*Exercise objective*
An exact copy of the entries below is needed, with every picture left out.
----- Input -----
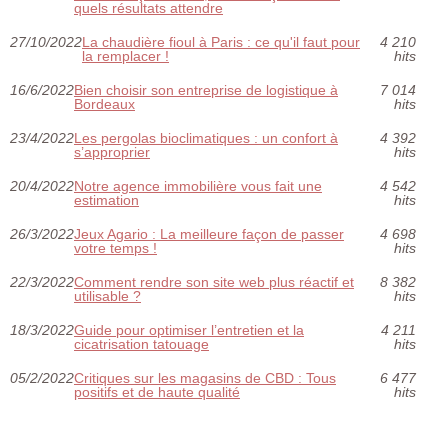
quels résultats attendre
27/10/2022
La chaudière fioul à Paris : ce qu'il faut pour
4 210
la remplacer !
hits
16/6/2022
Bien choisir son entreprise de logistique à
7 014
Bordeaux
hits
23/4/2022
Les pergolas bioclimatiques : un confort à
4 392
s’approprier
hits
20/4/2022
Notre agence immobilière vous fait une
4 542
estimation
hits
26/3/2022
Jeux Agario : La meilleure façon de passer
4 698
votre temps !
hits
22/3/2022
Comment rendre son site web plus réactif et
8 382
utilisable ?
hits
18/3/2022
Guide pour optimiser l’entretien et la
4 211
cicatrisation tatouage
hits
05/2/2022
Critiques sur les magasins de CBD : Tous
6 477
positifs et de haute qualité
hits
-----
*Reply to the task*
quels résultats attendre
27/10/2022
La chaudière fioul à Paris : ce qu'il faut pour
4 210
la remplacer !
hits
16/6/2022
Bien choisir son entreprise de logistique à
7 014
Bordeaux
hits
23/4/2022
Les pergolas bioclimatiques : un confort à
4 392
s’approprier
hits
20/4/2022
Notre agence immobilière vous fait une
4 542
estimation
hits
26/3/2022
Jeux Agario : La meilleure façon de passer
4 698
votre temps !
hits
22/3/2022
Comment rendre son site web plus réactif et
8 382
utilisable ?
hits
18/3/2022
Guide pour optimiser l’entretien et la
4 211
cicatrisation tatouage
hits
05/2/2022
Critiques sur les magasins de CBD : Tous
6 477
positifs et de haute qualité
hits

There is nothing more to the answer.